* WORK ORDER *
Without adding or dropping anything, copy the entries below.

* Records from a data source *
"""

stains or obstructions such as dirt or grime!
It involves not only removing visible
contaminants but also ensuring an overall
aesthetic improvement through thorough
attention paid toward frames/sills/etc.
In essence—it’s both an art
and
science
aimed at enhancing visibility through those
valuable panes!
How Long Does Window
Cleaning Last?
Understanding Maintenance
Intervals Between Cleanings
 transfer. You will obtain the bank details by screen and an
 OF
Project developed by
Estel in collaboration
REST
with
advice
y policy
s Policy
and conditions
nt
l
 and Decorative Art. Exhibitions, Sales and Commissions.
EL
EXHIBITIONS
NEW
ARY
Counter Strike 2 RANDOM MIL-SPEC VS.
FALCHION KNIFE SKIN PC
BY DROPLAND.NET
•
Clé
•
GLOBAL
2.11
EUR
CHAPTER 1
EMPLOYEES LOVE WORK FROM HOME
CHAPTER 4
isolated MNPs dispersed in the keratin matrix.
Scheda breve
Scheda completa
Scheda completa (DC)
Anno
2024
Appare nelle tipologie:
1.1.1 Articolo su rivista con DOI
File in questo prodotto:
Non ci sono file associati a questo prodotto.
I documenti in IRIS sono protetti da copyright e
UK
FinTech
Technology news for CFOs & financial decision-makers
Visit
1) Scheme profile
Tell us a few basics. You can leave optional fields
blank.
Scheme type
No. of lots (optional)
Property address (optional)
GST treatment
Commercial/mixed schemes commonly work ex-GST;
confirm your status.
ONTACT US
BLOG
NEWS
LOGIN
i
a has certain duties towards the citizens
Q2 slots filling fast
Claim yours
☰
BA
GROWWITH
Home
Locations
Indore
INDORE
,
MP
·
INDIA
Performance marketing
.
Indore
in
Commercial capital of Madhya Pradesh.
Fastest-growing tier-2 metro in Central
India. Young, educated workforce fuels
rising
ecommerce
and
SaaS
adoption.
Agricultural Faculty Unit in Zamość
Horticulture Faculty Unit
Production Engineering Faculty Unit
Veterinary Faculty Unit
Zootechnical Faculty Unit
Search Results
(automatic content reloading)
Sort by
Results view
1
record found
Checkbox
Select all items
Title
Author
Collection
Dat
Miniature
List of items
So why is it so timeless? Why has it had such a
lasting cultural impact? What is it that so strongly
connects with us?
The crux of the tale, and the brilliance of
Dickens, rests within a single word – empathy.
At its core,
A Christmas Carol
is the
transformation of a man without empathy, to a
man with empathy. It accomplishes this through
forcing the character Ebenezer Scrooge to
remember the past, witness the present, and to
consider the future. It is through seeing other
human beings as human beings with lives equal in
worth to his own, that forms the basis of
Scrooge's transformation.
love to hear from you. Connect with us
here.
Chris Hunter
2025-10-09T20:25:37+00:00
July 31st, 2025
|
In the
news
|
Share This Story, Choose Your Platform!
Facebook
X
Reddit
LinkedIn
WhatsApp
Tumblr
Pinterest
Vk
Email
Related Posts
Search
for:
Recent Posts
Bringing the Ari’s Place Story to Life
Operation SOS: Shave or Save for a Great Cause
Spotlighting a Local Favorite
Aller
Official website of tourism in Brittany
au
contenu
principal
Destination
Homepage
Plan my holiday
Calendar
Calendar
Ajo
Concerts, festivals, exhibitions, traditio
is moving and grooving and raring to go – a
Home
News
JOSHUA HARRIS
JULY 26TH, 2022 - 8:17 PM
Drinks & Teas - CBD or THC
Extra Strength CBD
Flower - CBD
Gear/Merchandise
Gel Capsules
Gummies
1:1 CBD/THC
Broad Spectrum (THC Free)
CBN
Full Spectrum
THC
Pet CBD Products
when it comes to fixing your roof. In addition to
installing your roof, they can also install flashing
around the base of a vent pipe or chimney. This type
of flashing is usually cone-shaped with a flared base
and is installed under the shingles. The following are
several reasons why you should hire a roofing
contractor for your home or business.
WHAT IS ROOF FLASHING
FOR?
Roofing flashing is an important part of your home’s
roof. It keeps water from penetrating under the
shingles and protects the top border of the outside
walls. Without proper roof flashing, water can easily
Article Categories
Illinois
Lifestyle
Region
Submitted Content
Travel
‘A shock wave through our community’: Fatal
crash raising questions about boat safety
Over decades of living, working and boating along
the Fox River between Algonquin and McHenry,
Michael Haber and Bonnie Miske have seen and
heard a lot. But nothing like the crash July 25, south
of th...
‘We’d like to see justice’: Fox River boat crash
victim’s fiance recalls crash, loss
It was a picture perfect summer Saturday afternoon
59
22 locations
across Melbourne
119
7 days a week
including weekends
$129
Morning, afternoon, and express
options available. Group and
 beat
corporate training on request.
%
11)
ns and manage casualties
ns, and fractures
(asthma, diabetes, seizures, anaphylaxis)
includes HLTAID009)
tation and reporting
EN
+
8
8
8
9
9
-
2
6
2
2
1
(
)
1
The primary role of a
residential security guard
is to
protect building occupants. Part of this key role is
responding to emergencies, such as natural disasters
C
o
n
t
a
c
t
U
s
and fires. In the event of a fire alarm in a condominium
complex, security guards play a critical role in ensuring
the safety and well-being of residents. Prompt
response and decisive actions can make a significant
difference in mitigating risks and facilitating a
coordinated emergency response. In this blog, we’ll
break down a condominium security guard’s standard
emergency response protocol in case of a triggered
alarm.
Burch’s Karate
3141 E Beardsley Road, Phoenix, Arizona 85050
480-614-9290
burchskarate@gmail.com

"""

* SOLUTION TO THIS EXERCISE *
stains or obstructions such as dirt or grime!
It involves not only removing visible
contaminants but also ensuring an overall
aesthetic improvement through thorough
attention paid toward frames/sills/etc.
In essence—it’s both an art
and
science
aimed at enhancing visibility through those
valuable panes!
How Long Does Window
Cleaning Last?
Understanding Maintenance
Intervals Between Cleanings
 transfer. You will obtain the bank details by screen and an
 OF
Project developed by
Estel in collaboration
REST
with
advice
y policy
s Policy
and conditions
nt
l
 and Decorative Art. Exhibitions, Sales and Commissions.
EL
EXHIBITIONS
NEW
ARY
Counter Strike 2 RANDOM MIL-SPEC VS.
FALCHION KNIFE SKIN PC
BY DROPLAND.NET
•
Clé
•
GLOBAL
2.11
EUR
CHAPTER 1
EMPLOYEES LOVE WORK FROM HOME
CHAPTER 4
isolated MNPs dispersed in the keratin matrix.
Scheda breve
Scheda completa
Scheda completa (DC)
Anno
2024
Appare nelle tipologie:
1.1.1 Articolo su rivista con DOI
File in questo prodotto:
Non ci sono file associati a questo prodotto.
I documenti in IRIS sono protetti da copyright e
UK
FinTech
Technology news for CFOs & financial decision-makers
Visit
1) Scheme profile
Tell us a few basics. You can leave optional fields
blank.
Scheme type
No. of lots (optional)
Property address (optional)
GST treatment
Commercial/mixed schemes commonly work ex-GST;
confirm your status.
ONTACT US
BLOG
NEWS
LOGIN
i
a has certain duties towards the citizens
Q2 slots filling fast
Claim yours
☰
BA
GROWWITH
Home
Locations
Indore
INDORE
,
MP
·
INDIA
Performance marketing
.
Indore
in
Commercial capital of Madhya Pradesh.
Fastest-growing tier-2 metro in Central
India. Young, educated workforce fuels
rising
ecommerce
and
SaaS
adoption.
Agricultural Faculty Unit in Zamość
Horticulture Faculty Unit
Production Engineering Faculty Unit
Veterinary Faculty Unit
Zootechnical Faculty Unit
Search Results
(automatic content reloading)
Sort by
Results view
1
record found
Checkbox
Select all items
Title
Author
Collection
Dat
Miniature
List of items
So why is it so timeless? Why has it had such a
lasting cultural impact? What is it that so strongly
connects with us?
The crux of the tale, and the brilliance of
Dickens, rests within a single word – empathy.
At its core,
A Christmas Carol
is the
transformation of a man without empathy, to a
man with empathy. It accomplishes this through
forcing the character Ebenezer Scrooge to
remember the past, witness the present, and to
consider the future. It is through seeing other
human beings as human beings with lives equal in
worth to his own, that forms the basis of
Scrooge's transformation.
love to hear from you. Connect with us
here.
Chris Hunter
2025-10-09T20:25:37+00:00
July 31st, 2025
|
In the
news
|
Share This Story, Choose Your Platform!
Facebook
X
Reddit
LinkedIn
WhatsApp
Tumblr
Pinterest
Vk
Email
Related Posts
Search
for:
Recent Posts
Bringing the Ari’s Place Story to Life
Operation SOS: Shave or Save for a Great Cause
Spotlighting a Local Favorite
Aller
Official website of tourism in Brittany
au
contenu
principal
Destination
Homepage
Plan my holiday
Calendar
Calendar
Ajo
Concerts, festivals, exhibitions, traditio
is moving and grooving and raring to go – a
Home
News
JOSHUA HARRIS
JULY 26TH, 2022 - 8:17 PM
Drinks & Teas - CBD or THC
Extra Strength CBD
Flower - CBD
Gear/Merchandise
Gel Capsules
Gummies
1:1 CBD/THC
Broad Spectrum (THC Free)
CBN
Full Spectrum
THC
Pet CBD Products
when it comes to fixing your roof. In addition to
installing your roof, they can also install flashing
around the base of a vent pipe or chimney. This type
of flashing is usually cone-shaped with a flared base
and is installed under the shingles. The following are
several reasons why you should hire a roofing
contractor for your home or business.
WHAT IS ROOF FLASHING
FOR?
Roofing flashing is an important part of your home’s
roof. It keeps water from penetrating under the
shingles and protects the top border of the outside
walls. Without proper roof flashing, water can easily
Article Categories
Illinois
Lifestyle
Region
Submitted Content
Travel
‘A shock wave through our community’: Fatal
crash raising questions about boat safety
Over decades of living, working and boating along
the Fox River between Algonquin and McHenry,
Michael Haber and Bonnie Miske have seen and
heard a lot. But nothing like the crash July 25, south
of th...
‘We’d like to see justice’: Fox River boat crash
victim’s fiance recalls crash, loss
It was a picture perfect summer Saturday afternoon
59
22 locations
across Melbourne
119
7 days a week
including weekends
$129
Morning, afternoon, and express
options available. Group and
 beat
corporate training on request.
%
11)
ns and manage casualties
ns, and fractures
(asthma, diabetes, seizures, anaphylaxis)
includes HLTAID009)
tation and reporting
EN
+
8
8
8
9
9
-
2
6
2
2
1
(
)
1
The primary role of a
residential security guard
is to
protect building occupants. Part of this key role is
responding to emergencies, such as natural disasters
C
o
n
t
a
c
t
U
s
and fires. In the event of a fire alarm in a condominium
complex, security guards play a critical role in ensuring
the safety and well-being of residents. Prompt
response and decisive actions can make a significant
difference in mitigating risks and facilitating a
coordinated emergency response. In this blog, we’ll
break down a condominium security guard’s standard
emergency response protocol in case of a triggered
alarm.
Burch’s Karate
3141 E Beardsley Road, Phoenix, Arizona 85050
480-614-9290
burchskarate@gmail.com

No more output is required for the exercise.